Really, the article has more fiction than fact……….:eek: Regardless, any major partnership between China and Russia. Just strengthens the US relationship with Europe and Asia. Further, it may even encourage India to move more towards the West than ever before!;)
By: sealordlawrence - 20th October 2007 at 14:12
That article is part BS. It neglects the fact that a large part of the Russian population is terrified of the Chinese, to the extent that huge numbers of them were recently expelled. The Russian far east is de-populating fast and there are 1.2billion chinese ready to fill the gap.

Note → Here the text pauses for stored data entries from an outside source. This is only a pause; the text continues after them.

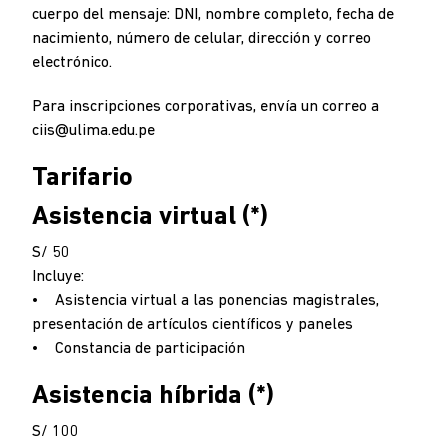
cuerpo del mensaje: DNI, nombre completo, fecha de
nacimiento, número de celular, dirección y correo
electrónico.
Para inscripciones corporativas, envía un correo a
ciis@ulima.edu.pe
Tarifario
Asistencia virtual (*)
S/ 50
Incluye:
• Asistencia virtual a las ponencias magistrales,
presentación de artículos científicos y paneles
• Constancia de participación
Asistencia híbrida (*)
S/ 100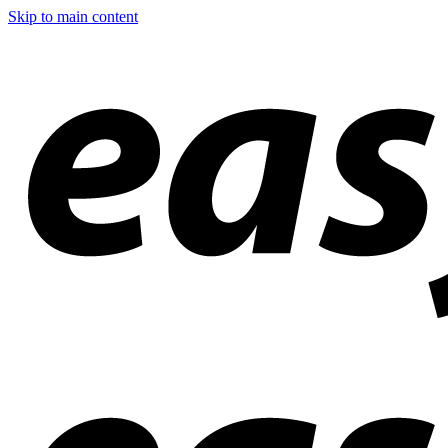
Skip to main content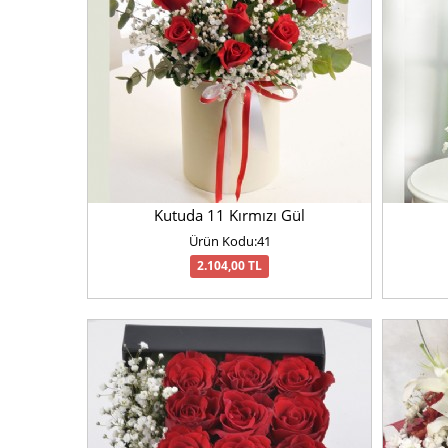
Kutuda 11 Kırmızı Gül
Ürün Kodu:41
2.104,00 TL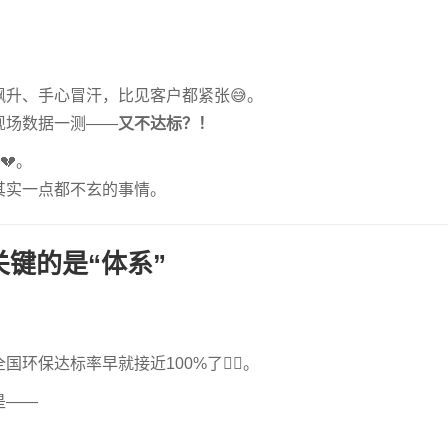
升、手心冒汗，比见客户都紧张😅。
现场数据一测——
又不达标？！
💔。
其实一点都不玄的事情。
关键的是“体系”
保达标率早就接近100%了🤷‍♂️。
是——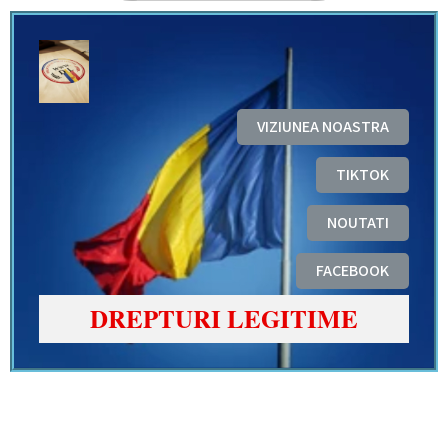
VIZIUNEA NOASTRA
TIKTOK
NOUTATI
FACEBOOK
DREPTURI LEGITIME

By: young - 20th October 2007 at 11:35
Sino-Russian embrace leaves US out in the cold
The Sino-Russian embrace leaves the US out in the cold
Moscow and Beijing are closer now than in the Communist period. An anxious America is left struggling to be heard
Jonathan Steele
Friday October 12, 2007
The Guardian
It was quite a shock for some Russians in a rural backwater of the Urals recently to see lorry-loads of Chinese troops go by. True, they were not pointing their guns at the babushkas but many people panicked, wondering how Chinese forces had reached parts of central Russia, a feat not achieved by either the Nazis or Napoleon’s army.

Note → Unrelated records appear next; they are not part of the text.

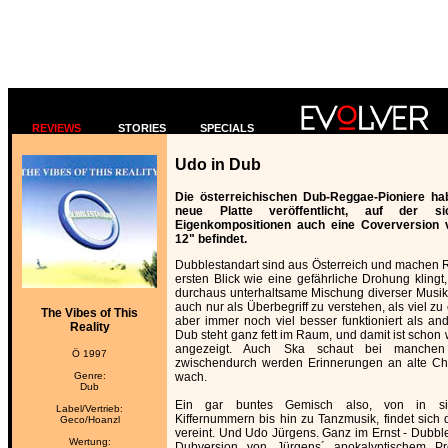
REVIEWS
STORIES
SPECIALS
Udo in Dub
Die österreichischen Dub-Reggae-Pioniere ha
neue Platte veröffentlicht, auf der s
Eigenkompositionen auch eine Coverversion 
12" befindet.
Dubblestandart sind aus Österreich und machen
ersten Blick wie eine gefährliche Drohung klingt,
durchaus unterhaltsame Mischung diverser Musikst
auch nur als Überbegriff zu verstehen, als viel z
The Vibes of This
aber immer noch viel besser funktioniert als a
Reality
Dub steht ganz fett im Raum, und damit ist schon
angezeigt. Auch Ska schaut bei manchen
Ö 1997
zwischendurch werden Erinnerungen an alte C
Genre:
wach.
Dub
Ein gar buntes Gemisch also, von in si
Label/Vertrieb:
Kiffernummern bis hin zu Tanzmusik, findet sich 
Geco/Hoanzl
vereint. Und Udo Jürgens. Ganz im Ernst - Dubbl
Wertung:
Dubversion von Jürgens´ apokalyptischem Pr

Those who watched local television knew this was a joint exercise, the first of such magnitude, between Russian forces and over a thousand men of the People’s Liberation Army – and the most startling evidence so far of the extraordinarily cordial relations between Moscow and Beijing.

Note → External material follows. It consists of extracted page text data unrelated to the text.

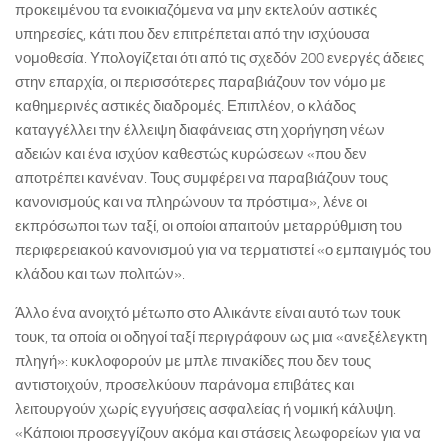
προκειμένου τα ενοικιαζόμενα να μην εκτελούν αστικές
υπηρεσίες, κάτι που δεν επιτρέπεται από την ισχύουσα
νομοθεσία. Υπολογίζεται ότι από τις σχεδόν 200 ενεργές άδειες
στην επαρχία, οι περισσότερες παραβιάζουν τον νόμο με
καθημερινές αστικές διαδρομές. Επιπλέον, ο κλάδος
καταγγέλλει την έλλειψη διαφάνειας στη χορήγηση νέων
αδειών και ένα ισχύον καθεστώς κυρώσεων «που δεν
αποτρέπει κανέναν. Τους συμφέρει να παραβιάζουν τους
κανονισμούς και να πληρώνουν τα πρόστιμα», λένε οι
εκπρόσωποι των ταξί, οι οποίοι απαιτούν μεταρρύθμιση του
περιφερειακού κανονισμού για να τερματιστεί «ο εμπαιγμός του
κλάδου και των πολιτών».
Άλλο ένα ανοιχτό μέτωπο στο Αλικάντε είναι αυτό των τουκ
τουκ, τα οποία οι οδηγοί ταξί περιγράφουν ως μια «ανεξέλεγκτη
πληγή»: κυκλοφορούν με μπλε πινακίδες που δεν τους
αντιστοιχούν, προσελκύουν παράνομα επιβάτες και
λειτουργούν χωρίς εγγυήσεις ασφαλείας ή νομική κάλυψη.
«Κάποιοι προσεγγίζουν ακόμα και στάσεις λεωφορείων για να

It has become a commonplace of international diplomacy that Russia and China often work together on key issues. They have frustrated western hopes for sanctions or other tough action on disputes ranging from Burma and Darfur to Iran. They are blocking a solution on Kosovo. What few in the west have spotted is that Sino-Russian rapprochement has reached such a point that the two huge countries’ relations with each other are far warmer than either US-Russian or US-Chinese relations. In other words, the famous US-Russia-China triangle Nixon and Kissinger created by their path-breaking overtures to Beijing in the early 1970s is completely reversed.
China, in those Maoist days, was mired in a mixture of international quarantine and self-imposed isolation, feared by the Soviet Union and hated by the US. The two Americans dramatically broke the mould. They cleverly manipulated Mao’s ideological rivalry with Moscow to bring China back into the global arena and thereby infuriate and put pressure on the Soviets. This helped to ease the US retreat from Vietnam.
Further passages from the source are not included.